* [Exercise aim]: For the data that follows, print the line with "Campos e partículas: a", the line with "I. KALIN VE TÜMÜ BÜYÜK HARF", and all lines between them, exactly as they stand. Omit pictures and add nothing.

* [The data]:
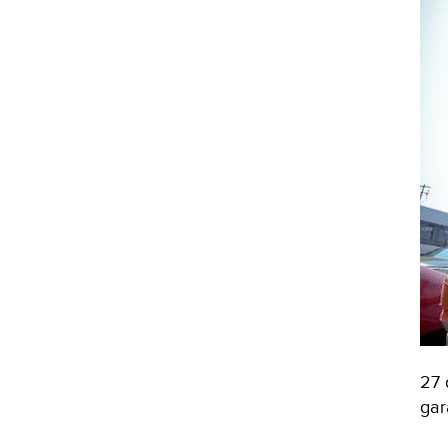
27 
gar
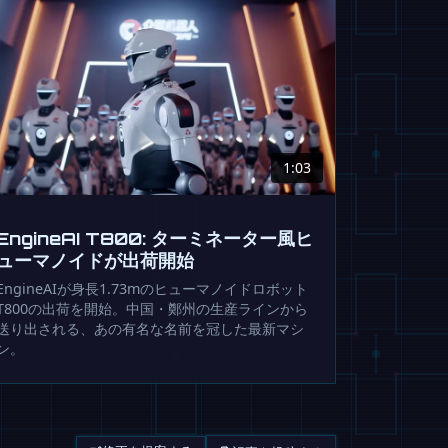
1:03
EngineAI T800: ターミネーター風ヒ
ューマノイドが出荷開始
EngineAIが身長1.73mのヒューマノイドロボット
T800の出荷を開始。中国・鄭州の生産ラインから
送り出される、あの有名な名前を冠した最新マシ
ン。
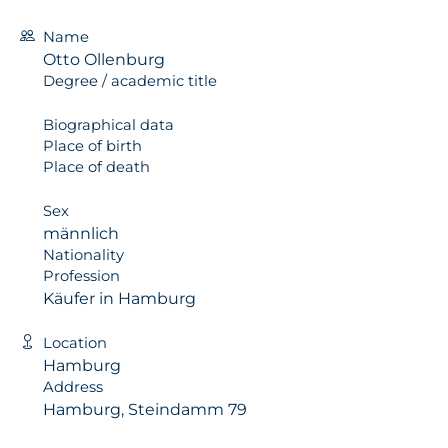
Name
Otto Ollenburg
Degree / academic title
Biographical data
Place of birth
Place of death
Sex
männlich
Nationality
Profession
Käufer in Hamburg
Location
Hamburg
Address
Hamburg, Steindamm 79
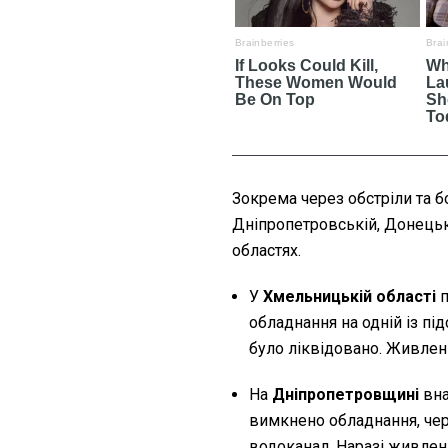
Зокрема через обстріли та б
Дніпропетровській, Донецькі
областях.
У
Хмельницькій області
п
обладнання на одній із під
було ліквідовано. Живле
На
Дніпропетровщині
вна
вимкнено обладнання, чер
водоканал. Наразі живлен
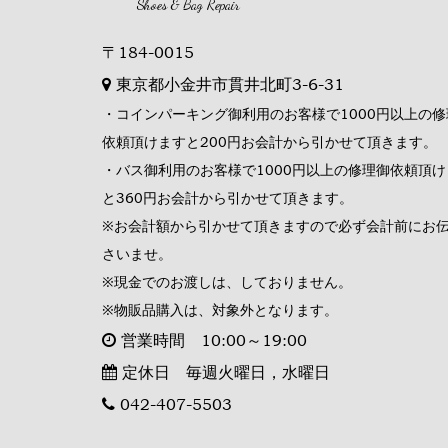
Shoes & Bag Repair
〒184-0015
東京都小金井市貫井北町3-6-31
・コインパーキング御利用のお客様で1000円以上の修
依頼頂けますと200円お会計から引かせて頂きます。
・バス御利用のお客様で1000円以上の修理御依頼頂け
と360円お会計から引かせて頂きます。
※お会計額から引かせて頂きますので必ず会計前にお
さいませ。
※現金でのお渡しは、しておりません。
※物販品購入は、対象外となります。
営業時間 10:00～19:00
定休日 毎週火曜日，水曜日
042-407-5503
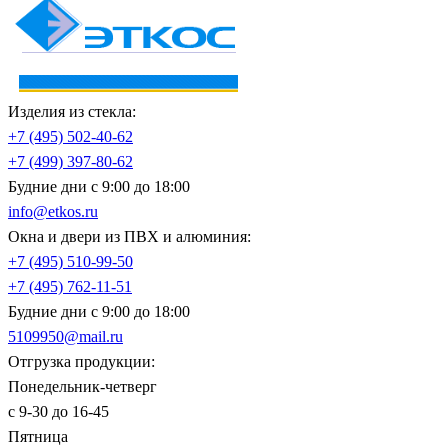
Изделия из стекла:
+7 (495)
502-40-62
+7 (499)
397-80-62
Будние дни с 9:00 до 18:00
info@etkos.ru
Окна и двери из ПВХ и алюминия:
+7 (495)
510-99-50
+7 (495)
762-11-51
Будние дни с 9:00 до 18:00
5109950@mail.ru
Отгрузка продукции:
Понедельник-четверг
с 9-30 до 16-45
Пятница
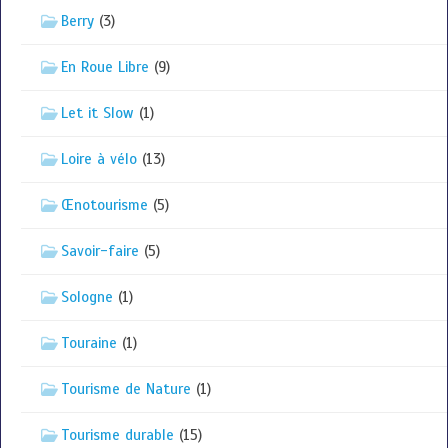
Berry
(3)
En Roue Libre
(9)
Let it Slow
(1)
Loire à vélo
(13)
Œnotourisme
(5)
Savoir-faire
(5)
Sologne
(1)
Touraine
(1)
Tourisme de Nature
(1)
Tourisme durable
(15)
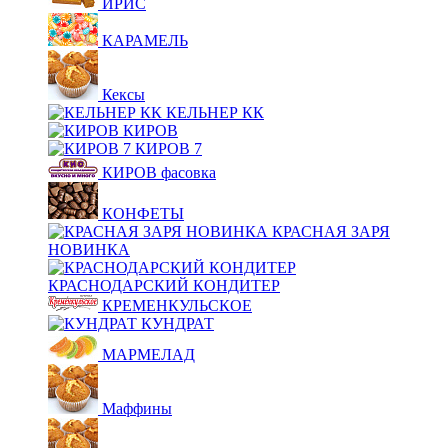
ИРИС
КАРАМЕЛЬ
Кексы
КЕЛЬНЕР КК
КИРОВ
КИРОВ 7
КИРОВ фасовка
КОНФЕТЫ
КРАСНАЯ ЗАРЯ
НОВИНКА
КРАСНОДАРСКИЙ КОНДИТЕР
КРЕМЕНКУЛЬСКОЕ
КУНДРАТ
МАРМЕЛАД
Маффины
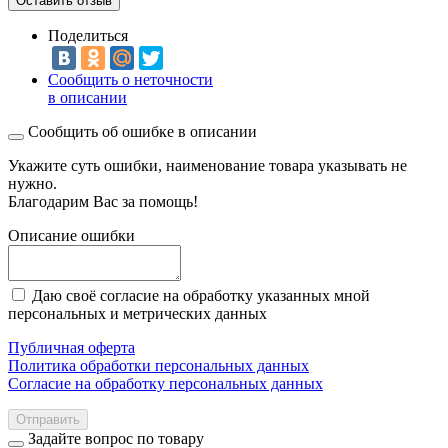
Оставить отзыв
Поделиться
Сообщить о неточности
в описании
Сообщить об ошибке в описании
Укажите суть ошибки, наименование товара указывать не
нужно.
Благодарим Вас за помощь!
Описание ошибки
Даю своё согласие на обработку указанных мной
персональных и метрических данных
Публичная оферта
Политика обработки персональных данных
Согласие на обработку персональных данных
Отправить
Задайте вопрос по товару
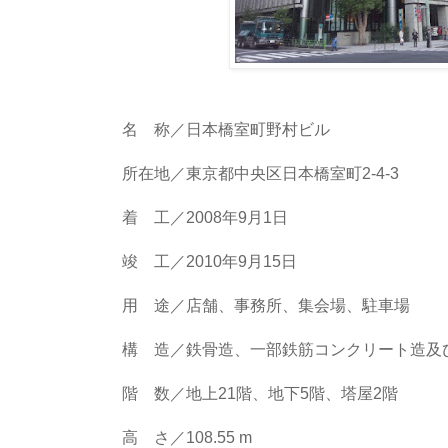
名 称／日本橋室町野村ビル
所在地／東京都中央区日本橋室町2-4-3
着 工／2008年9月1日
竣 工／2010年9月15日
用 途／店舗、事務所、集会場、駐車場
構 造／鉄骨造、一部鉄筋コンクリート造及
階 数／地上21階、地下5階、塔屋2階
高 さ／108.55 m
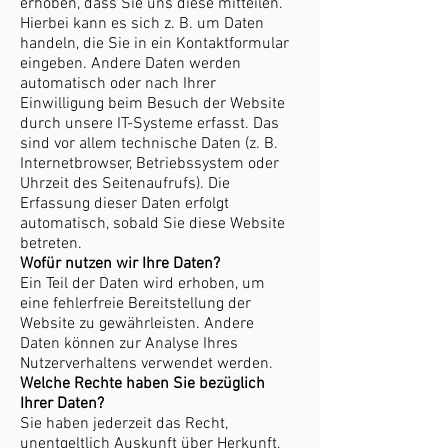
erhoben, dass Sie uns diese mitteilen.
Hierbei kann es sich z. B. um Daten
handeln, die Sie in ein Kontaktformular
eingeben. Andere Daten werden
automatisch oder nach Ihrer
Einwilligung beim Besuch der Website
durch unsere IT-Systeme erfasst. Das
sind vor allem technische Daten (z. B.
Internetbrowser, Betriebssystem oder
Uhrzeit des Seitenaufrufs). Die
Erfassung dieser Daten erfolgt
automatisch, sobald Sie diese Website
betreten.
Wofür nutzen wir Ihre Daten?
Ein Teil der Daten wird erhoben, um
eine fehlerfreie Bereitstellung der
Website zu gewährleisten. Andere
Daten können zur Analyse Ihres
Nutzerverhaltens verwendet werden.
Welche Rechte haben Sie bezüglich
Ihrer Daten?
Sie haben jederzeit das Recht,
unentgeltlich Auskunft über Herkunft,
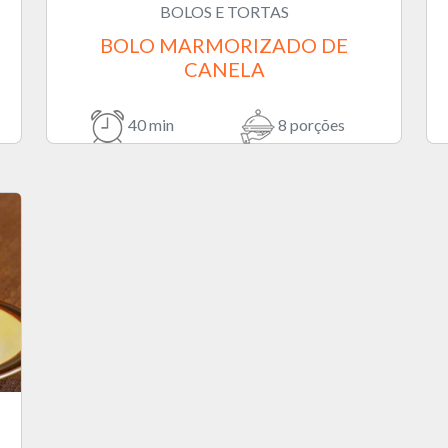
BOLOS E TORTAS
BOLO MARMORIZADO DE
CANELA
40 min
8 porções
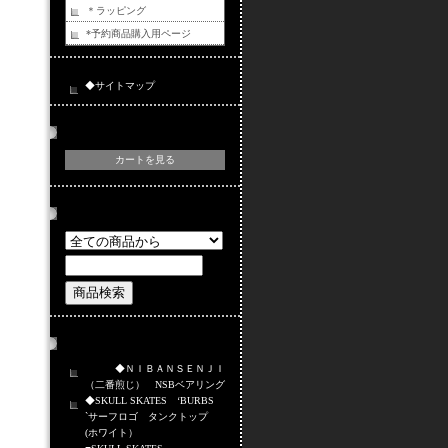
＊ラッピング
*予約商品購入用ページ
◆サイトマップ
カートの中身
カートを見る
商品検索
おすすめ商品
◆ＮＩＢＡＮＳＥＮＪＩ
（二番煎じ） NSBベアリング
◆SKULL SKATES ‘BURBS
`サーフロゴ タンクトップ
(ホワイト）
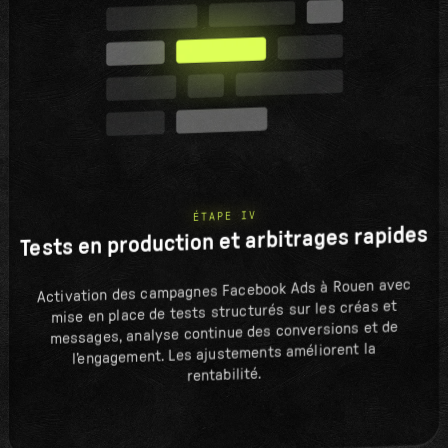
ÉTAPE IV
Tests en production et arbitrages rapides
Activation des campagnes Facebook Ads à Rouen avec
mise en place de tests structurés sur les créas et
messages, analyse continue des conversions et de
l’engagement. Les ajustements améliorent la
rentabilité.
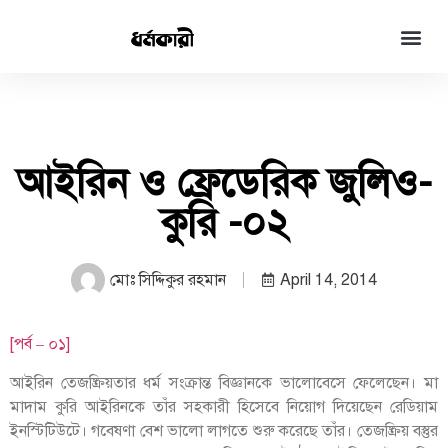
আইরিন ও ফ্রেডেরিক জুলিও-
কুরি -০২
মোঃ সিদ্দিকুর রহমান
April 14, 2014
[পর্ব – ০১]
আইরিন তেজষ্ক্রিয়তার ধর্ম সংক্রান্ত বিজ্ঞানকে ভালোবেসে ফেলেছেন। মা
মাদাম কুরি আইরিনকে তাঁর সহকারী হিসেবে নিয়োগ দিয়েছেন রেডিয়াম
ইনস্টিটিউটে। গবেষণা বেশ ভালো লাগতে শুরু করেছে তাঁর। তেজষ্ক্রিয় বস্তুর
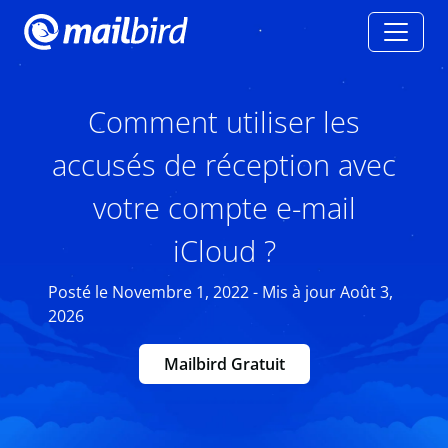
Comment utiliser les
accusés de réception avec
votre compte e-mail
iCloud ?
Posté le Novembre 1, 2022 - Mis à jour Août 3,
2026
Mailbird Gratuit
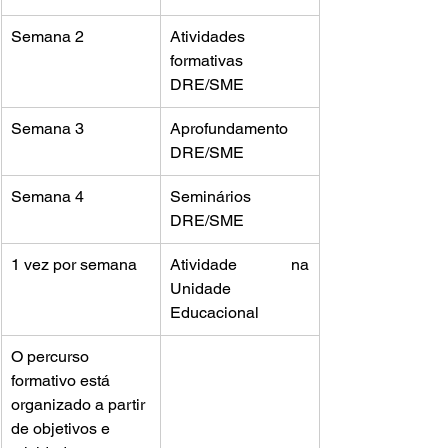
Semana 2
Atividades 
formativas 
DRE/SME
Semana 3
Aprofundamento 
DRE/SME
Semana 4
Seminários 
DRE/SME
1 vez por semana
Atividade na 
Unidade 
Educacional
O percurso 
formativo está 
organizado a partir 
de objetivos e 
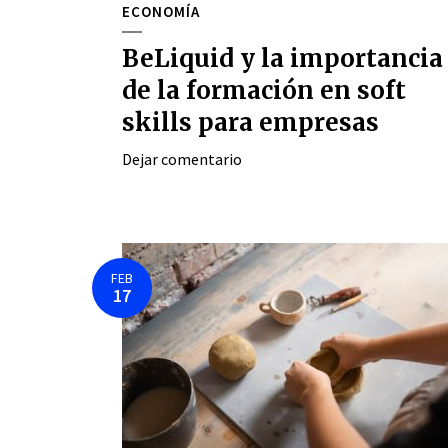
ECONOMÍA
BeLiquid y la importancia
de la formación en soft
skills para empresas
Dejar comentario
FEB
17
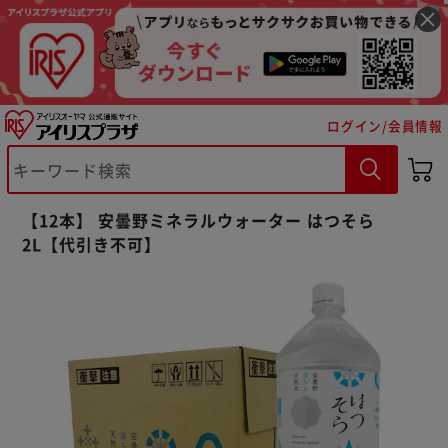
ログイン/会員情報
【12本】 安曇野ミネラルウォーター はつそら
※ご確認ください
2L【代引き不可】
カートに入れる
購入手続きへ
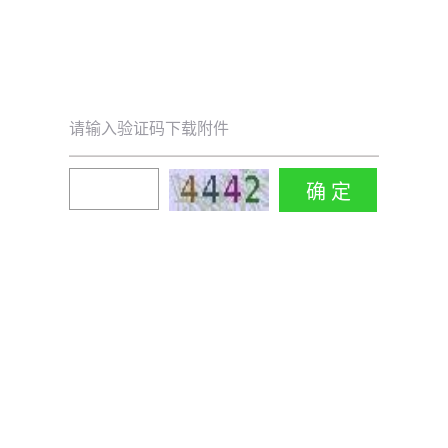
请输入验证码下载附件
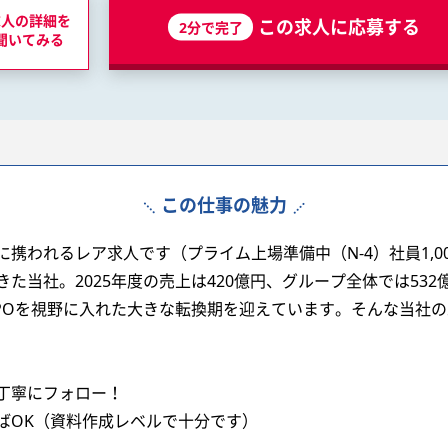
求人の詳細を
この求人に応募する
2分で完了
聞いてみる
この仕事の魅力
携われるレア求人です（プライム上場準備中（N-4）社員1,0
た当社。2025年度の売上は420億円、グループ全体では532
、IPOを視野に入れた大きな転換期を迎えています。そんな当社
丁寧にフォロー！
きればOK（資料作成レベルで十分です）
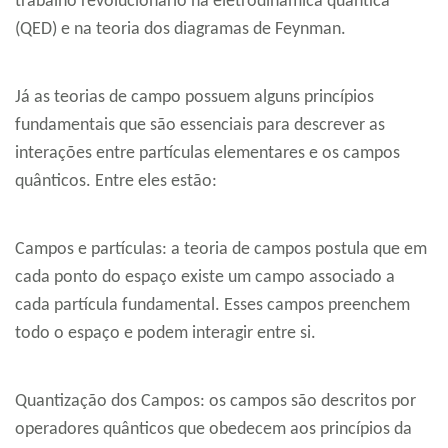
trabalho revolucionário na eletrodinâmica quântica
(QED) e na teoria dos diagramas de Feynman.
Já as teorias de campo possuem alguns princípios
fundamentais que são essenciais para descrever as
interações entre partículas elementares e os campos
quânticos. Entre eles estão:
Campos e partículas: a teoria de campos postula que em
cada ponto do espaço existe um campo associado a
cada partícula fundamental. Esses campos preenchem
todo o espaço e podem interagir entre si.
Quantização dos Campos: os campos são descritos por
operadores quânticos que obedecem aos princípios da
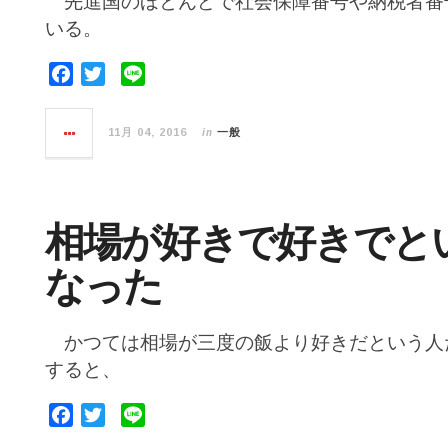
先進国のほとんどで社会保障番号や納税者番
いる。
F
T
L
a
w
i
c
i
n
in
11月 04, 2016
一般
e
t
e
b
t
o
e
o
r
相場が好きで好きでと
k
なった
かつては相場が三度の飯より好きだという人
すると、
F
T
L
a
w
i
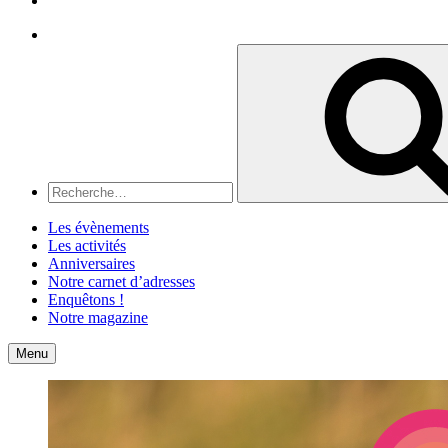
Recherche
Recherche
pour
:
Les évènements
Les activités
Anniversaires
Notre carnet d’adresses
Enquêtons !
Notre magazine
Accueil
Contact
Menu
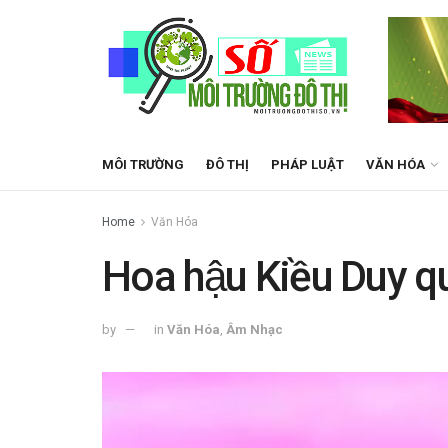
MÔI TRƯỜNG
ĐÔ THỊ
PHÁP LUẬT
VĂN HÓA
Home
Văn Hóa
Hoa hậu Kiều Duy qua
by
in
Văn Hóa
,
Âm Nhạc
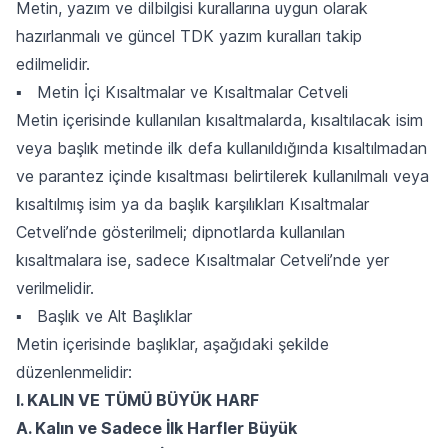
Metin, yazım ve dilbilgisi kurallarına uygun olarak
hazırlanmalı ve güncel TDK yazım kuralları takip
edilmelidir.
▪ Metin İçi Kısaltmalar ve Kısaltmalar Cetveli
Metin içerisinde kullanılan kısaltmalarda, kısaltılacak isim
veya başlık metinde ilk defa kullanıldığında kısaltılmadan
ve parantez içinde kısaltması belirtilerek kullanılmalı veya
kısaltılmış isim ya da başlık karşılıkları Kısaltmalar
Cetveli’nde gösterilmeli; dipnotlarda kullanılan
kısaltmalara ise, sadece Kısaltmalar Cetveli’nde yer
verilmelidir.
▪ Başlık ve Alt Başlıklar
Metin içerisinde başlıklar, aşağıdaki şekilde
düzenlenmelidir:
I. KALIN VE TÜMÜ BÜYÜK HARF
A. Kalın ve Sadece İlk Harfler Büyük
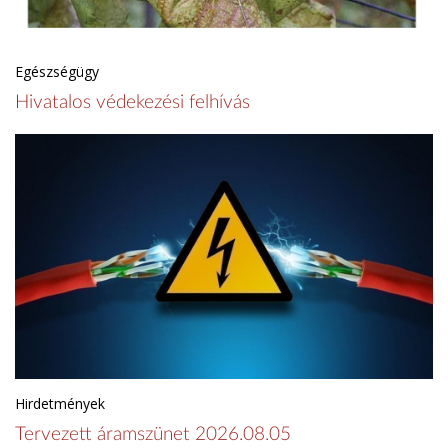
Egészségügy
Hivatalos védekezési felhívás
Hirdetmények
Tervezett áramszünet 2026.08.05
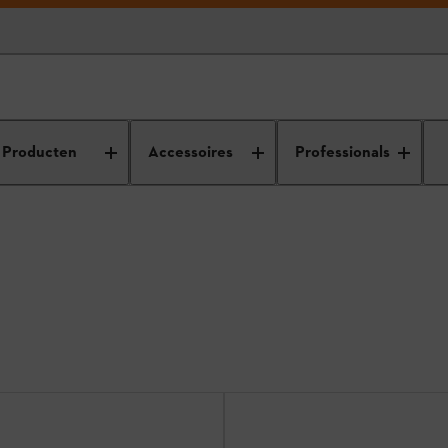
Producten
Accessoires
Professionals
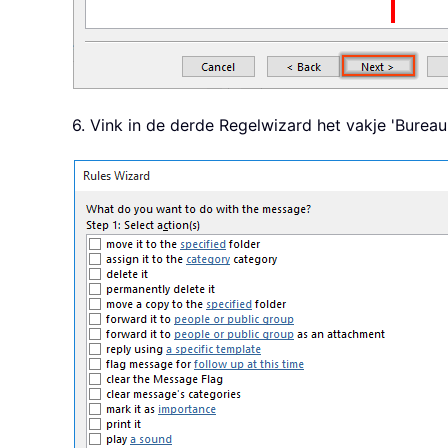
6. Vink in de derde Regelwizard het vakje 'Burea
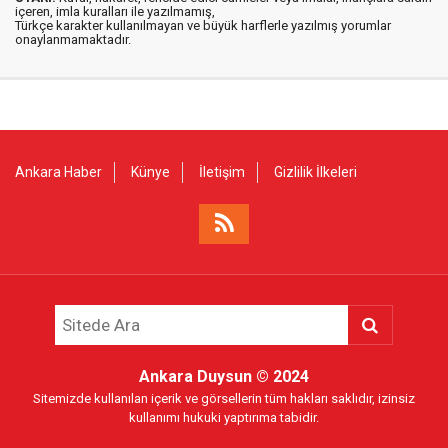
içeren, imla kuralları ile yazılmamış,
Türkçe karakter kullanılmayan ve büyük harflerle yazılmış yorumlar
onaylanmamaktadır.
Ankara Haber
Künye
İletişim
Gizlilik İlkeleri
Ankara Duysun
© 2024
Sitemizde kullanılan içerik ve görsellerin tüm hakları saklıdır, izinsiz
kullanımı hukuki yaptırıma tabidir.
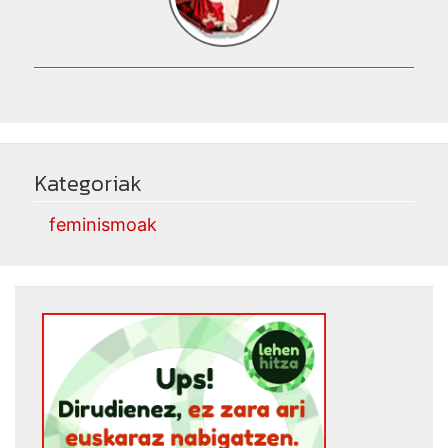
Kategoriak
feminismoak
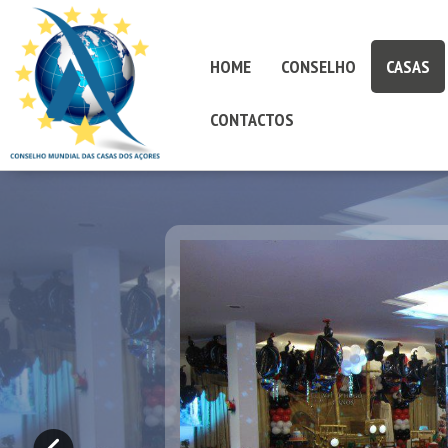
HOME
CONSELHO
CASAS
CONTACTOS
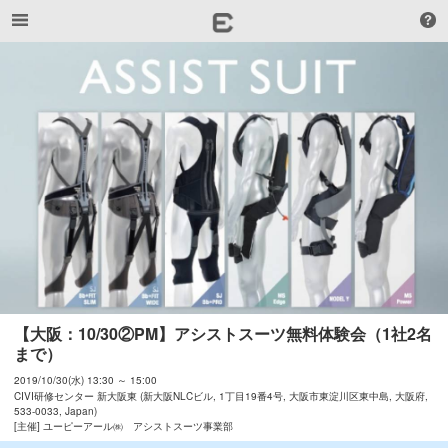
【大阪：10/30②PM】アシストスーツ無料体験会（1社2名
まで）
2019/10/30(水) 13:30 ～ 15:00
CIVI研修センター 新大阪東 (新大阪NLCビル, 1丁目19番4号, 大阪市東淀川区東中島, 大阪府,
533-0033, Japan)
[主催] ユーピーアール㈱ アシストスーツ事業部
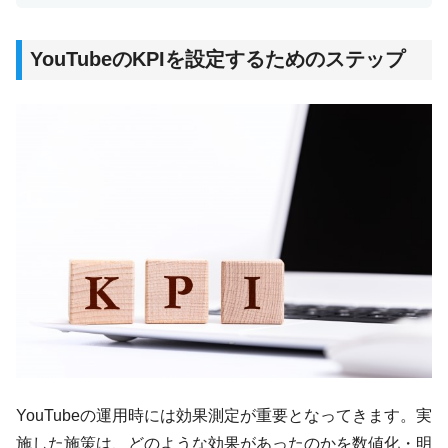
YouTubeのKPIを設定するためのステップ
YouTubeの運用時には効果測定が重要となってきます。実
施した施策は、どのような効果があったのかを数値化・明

* [Response]:
Campos e partículas: a teoria de campos postula que em
cada ponto do espaço existe um campo associado a
cada partícula fundamental. Esses campos preenchem
todo o espaço e podem interagir entre si.
Quantização dos Campos: os campos são descritos por
operadores quânticos que obedecem aos princípios da
先進国のほとんどで社会保障番号や納税者番
いる。
F
T
L
a
w
i
c
i
n
in
11月 04, 2016
一般
e
t
e
b
t
o
e
o
r
相場が好きで好きでと
k
なった
かつては相場が三度の飯より好きだという人
すると、
F
T
L
a
w
i
Recherche
Recherche
pour
:
Les évènements
Les activités
Anniversaires
Notre carnet d’adresses
Enquêtons !
Notre magazine
Accueil
Contact
Menu
MÔI TRƯỜNG
ĐÔ THỊ
PHÁP LUẬT
VĂN HÓA
Home
Văn Hóa
Hoa hậu Kiều Duy qua
by
in
Văn Hóa
,
Âm Nhạc
Metin, yazım ve dilbilgisi kurallarına uygun olarak
hazırlanmalı ve güncel TDK yazım kuralları takip
edilmelidir.
▪ Metin İçi Kısaltmalar ve Kısaltmalar Cetveli
Metin içerisinde kullanılan kısaltmalarda, kısaltılacak isim
veya başlık metinde ilk defa kullanıldığında kısaltılmadan
ve parantez içinde kısaltması belirtilerek kullanılmalı veya
kısaltılmış isim ya da başlık karşılıkları Kısaltmalar
Cetveli’nde gösterilmeli; dipnotlarda kullanılan
kısaltmalara ise, sadece Kısaltmalar Cetveli’nde yer
verilmelidir.
▪ Başlık ve Alt Başlıklar
Metin içerisinde başlıklar, aşağıdaki şekilde
düzenlenmelidir:
I. KALIN VE TÜMÜ BÜYÜK HARF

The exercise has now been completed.